Zomato
Quick commerce is a bigger opportunity than modern retail or e-commerce, as it is disrupting general trade. Like other digital businesses, the existing 2-3 leaders should dominate after an initial period of intense competition. Blinkit has an additional moat due to the complexity of the quick commerce fulfillment model.
The low and declining profitability is not a cause for worry. This is an inherent feature of internet businesses – high losses in the initial land-grab phase followed by OpLev-led profitability as the business matures. Blinkit’s topline growth and market share are the important metrics, at this stage. Losses could continue for a few more quarters. An upside surprise could be profit-positive interventions by Zepto ahead of its IPO, when it happens.
Zomato’s 17% YoY GOV growth in food delivery for 3QFY25 was underwhelming, but appears to be a one-off from the excess seasonal pressures and the general slowdown in consumer spending. Our macro view is that discretionary consumption will recover in FY26, so this should be a passing phase.
Zomato trades at 7x EV/sales (FY26) and is undervalued compared with peers. We give it credit for its track record of innovation and execution – the management spotted the q-commerce opportunity when few others did. It also fits into two macro themes: the expected rebound in discretionary consumption in 2HCY25, and the greater value capture by digital disruptors in consumer businesses (detailed investment argument on Page 2).
Market update
The brutal correction in the market continues, with renewed FPI selling. This kind of price damage creates its own negativity but there are positive signs. The RBI’s move to reduce risk weights for NBFCs and micro-borrowers is a big positive. This should enable banks and NBFCs to lend more aggressively in retail segments, which would in turn aid the recovery in consumption. Also, the correction has de-frothed valuations, and the Nifty is attractively valued at below 22.5k (19.2x 1YF P/E). Financials is the best trade on the RBI easing, but we see this as an opportunity to lighten positions as valuations are still out of sync with medium-term growth. Our preferred sectors are Consumer Discretionary, Healthcare, and Telecom.

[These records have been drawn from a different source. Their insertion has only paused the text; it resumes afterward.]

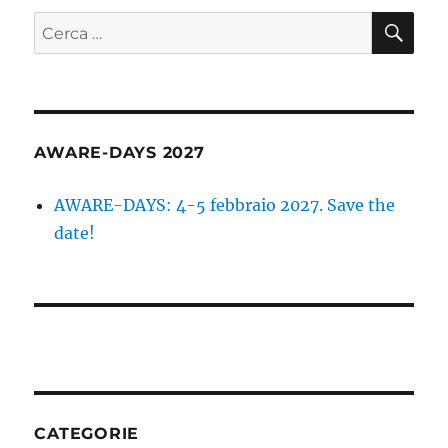
CE
Cerca:
AWARE-DAYS 2027
AWARE-DAYS: 4-5 febbraio 2027. Save the
date!
CATEGORIE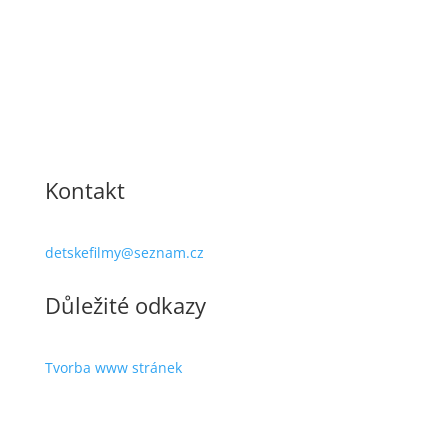
Kontakt
detskefilmy@seznam.cz
Důležité odkazy
Tvorba www stránek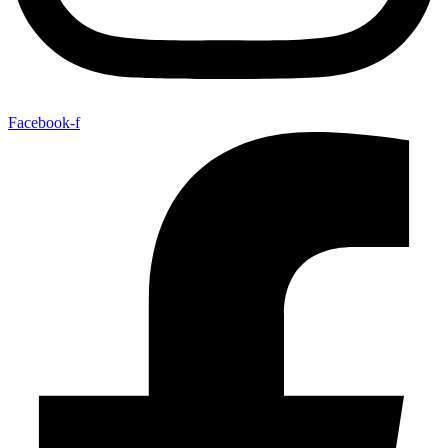
Facebook-f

Read of the week – Taylor Swift!
This HBR analysis of Taylor Swift by Kevin Evers struck a chord at many levels. Evers’s framework of her success can be extended to businesses too. The last two behaviors, in my opinion, also reflect scenarios where most businesses falter and end up conceding leadership: maintaining productive paranoia and adapting to platform shifts. We see this in the two sectors we are structurally UW on – ie banking and staples. Companies shifted focus to productivity and profitability, neglecting innovation and creativity, and are now struggling to adapt to a new post-digital world with more democratized access to consumers.
Midweek Masala – New avatar
Our relaunched weekly has a new format. We will cycle through four themes every week – Idea of the Month (this week), Market HealthCheck, Stock Screeners, and Macrometer. We return to each theme every four weeks. We shall also be highlighting interesting reads and a market update, when necessary. We also have a section on the week’s movers and shakers on the inside pages. We will be publishing every Wednesday, and the data will capture the Wed-Tue cycle.